(Records supplied):

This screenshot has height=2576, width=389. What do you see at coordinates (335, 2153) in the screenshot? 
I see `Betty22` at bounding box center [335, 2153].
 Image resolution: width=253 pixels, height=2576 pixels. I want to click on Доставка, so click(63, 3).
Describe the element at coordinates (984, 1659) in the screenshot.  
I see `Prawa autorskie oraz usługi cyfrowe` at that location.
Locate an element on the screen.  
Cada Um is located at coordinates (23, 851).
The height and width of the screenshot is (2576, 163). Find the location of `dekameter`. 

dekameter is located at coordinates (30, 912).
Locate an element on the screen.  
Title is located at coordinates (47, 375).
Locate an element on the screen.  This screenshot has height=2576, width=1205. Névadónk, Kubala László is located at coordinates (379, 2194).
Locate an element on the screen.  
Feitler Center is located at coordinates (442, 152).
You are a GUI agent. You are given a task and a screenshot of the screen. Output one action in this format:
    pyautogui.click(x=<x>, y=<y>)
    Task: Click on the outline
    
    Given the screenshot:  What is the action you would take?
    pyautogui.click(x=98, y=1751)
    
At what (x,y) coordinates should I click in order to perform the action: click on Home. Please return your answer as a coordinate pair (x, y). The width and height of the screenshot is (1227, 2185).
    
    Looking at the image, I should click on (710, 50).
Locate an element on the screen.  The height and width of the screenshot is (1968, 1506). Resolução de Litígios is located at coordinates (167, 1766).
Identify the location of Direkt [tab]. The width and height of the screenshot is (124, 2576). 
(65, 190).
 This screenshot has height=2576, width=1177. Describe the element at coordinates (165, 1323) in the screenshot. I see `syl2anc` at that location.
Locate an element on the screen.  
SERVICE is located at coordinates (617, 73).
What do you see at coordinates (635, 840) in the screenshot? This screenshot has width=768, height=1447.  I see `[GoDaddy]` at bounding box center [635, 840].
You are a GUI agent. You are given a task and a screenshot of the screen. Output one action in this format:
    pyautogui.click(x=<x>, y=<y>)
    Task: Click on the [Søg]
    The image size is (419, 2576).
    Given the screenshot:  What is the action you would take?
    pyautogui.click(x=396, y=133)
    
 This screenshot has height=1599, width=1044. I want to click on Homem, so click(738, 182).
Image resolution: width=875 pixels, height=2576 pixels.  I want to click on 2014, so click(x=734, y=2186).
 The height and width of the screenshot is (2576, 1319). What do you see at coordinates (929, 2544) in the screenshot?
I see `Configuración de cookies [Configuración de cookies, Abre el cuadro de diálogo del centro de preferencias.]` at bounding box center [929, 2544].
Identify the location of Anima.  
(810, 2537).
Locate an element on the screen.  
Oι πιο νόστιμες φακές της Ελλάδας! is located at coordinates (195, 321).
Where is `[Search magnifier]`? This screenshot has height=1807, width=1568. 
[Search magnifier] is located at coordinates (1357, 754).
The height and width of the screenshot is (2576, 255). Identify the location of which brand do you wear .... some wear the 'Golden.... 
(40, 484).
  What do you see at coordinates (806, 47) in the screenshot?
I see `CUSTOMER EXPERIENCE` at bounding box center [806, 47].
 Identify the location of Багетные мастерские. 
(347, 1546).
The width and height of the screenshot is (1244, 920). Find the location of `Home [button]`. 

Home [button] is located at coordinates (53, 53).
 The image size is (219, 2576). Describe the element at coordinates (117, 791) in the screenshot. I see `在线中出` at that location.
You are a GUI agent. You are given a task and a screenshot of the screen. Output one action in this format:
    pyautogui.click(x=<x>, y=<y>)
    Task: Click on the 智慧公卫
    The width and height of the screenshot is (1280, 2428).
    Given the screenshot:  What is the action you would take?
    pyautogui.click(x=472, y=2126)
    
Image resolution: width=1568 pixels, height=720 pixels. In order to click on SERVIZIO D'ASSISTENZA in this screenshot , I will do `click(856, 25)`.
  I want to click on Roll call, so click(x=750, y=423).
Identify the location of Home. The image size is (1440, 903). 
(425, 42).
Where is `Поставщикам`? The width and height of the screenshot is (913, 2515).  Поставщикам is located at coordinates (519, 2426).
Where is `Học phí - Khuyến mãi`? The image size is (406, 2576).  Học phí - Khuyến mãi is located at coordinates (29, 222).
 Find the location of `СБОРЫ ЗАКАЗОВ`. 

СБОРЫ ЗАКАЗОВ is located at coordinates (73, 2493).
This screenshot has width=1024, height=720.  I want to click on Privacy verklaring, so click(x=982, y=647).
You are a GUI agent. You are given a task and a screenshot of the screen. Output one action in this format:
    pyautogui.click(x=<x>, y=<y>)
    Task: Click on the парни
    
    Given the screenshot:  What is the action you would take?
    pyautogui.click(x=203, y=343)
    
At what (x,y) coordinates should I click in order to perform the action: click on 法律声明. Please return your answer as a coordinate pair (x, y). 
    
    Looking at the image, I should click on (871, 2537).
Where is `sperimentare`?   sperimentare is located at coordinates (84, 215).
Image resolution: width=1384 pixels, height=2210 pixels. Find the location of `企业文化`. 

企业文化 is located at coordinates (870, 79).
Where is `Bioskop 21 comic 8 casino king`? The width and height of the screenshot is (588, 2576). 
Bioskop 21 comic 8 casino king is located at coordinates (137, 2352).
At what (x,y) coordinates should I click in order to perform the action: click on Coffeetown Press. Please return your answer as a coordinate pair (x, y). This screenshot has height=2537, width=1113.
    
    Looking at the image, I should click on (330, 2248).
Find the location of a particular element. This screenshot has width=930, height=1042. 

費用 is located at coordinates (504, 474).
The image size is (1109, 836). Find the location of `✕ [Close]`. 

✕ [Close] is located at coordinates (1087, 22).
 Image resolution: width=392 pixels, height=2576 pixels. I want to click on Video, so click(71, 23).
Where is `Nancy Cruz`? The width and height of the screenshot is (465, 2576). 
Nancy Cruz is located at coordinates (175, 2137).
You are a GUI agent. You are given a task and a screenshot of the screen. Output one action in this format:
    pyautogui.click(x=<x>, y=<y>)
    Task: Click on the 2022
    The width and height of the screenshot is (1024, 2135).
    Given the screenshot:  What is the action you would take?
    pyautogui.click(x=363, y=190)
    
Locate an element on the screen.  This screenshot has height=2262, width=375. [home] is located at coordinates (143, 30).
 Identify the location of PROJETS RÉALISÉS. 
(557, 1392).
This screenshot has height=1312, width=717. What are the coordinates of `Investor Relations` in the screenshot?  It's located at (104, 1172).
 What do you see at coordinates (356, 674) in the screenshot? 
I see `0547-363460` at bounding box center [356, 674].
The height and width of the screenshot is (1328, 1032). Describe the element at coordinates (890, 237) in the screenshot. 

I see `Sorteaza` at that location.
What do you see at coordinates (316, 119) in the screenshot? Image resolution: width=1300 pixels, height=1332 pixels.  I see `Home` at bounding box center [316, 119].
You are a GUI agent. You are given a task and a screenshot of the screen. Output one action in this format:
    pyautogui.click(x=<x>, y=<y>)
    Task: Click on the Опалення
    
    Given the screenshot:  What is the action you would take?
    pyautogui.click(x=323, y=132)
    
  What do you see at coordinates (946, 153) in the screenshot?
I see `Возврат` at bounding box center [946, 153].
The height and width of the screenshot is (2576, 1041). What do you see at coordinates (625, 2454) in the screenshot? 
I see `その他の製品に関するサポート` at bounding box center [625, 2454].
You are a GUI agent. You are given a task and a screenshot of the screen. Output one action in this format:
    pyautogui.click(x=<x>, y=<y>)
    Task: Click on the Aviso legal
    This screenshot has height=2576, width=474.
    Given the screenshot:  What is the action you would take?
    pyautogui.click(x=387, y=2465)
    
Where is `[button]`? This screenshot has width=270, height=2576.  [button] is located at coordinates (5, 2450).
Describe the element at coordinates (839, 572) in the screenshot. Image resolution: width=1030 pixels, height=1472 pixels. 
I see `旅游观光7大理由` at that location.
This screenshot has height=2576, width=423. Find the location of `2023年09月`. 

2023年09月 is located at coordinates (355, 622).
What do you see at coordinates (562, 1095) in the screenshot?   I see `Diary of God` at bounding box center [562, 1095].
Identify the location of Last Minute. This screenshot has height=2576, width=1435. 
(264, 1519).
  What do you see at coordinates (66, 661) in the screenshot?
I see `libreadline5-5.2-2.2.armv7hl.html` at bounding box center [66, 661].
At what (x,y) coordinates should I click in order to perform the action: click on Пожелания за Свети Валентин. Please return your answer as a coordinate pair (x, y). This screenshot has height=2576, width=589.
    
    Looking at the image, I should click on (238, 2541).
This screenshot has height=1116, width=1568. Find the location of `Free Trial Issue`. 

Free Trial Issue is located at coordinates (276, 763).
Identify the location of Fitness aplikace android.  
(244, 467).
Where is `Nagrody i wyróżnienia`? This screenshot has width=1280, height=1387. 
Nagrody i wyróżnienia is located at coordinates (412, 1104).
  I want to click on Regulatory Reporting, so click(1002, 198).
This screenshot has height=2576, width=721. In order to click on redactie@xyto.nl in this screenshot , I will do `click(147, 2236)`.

(What is being asked): Of the entries above, repeat exactly the lines between the line with "is (588, 2576)." and the line with "What do you see at coordinates (316, 119)", inclusive, and no others.

(Solved problem):
Where is `Bioskop 21 comic 8 casino king`? The width and height of the screenshot is (588, 2576). 
Bioskop 21 comic 8 casino king is located at coordinates (137, 2352).
At what (x,y) coordinates should I click in order to perform the action: click on Coffeetown Press. Please return your answer as a coordinate pair (x, y). This screenshot has height=2537, width=1113.
    
    Looking at the image, I should click on (330, 2248).
Find the location of a particular element. This screenshot has width=930, height=1042. 

費用 is located at coordinates (504, 474).
The image size is (1109, 836). Find the location of `✕ [Close]`. 

✕ [Close] is located at coordinates (1087, 22).
 Image resolution: width=392 pixels, height=2576 pixels. I want to click on Video, so click(71, 23).
Where is `Nancy Cruz`? The width and height of the screenshot is (465, 2576). 
Nancy Cruz is located at coordinates (175, 2137).
You are a GUI agent. You are given a task and a screenshot of the screen. Output one action in this format:
    pyautogui.click(x=<x>, y=<y>)
    Task: Click on the 2022
    The width and height of the screenshot is (1024, 2135).
    Given the screenshot:  What is the action you would take?
    pyautogui.click(x=363, y=190)
    
Locate an element on the screen.  This screenshot has height=2262, width=375. [home] is located at coordinates (143, 30).
 Identify the location of PROJETS RÉALISÉS. 
(557, 1392).
This screenshot has height=1312, width=717. What are the coordinates of `Investor Relations` in the screenshot?  It's located at (104, 1172).
 What do you see at coordinates (356, 674) in the screenshot? 
I see `0547-363460` at bounding box center [356, 674].
The height and width of the screenshot is (1328, 1032). Describe the element at coordinates (890, 237) in the screenshot. 

I see `Sorteaza` at that location.
What do you see at coordinates (316, 119) in the screenshot? Image resolution: width=1300 pixels, height=1332 pixels.  I see `Home` at bounding box center [316, 119].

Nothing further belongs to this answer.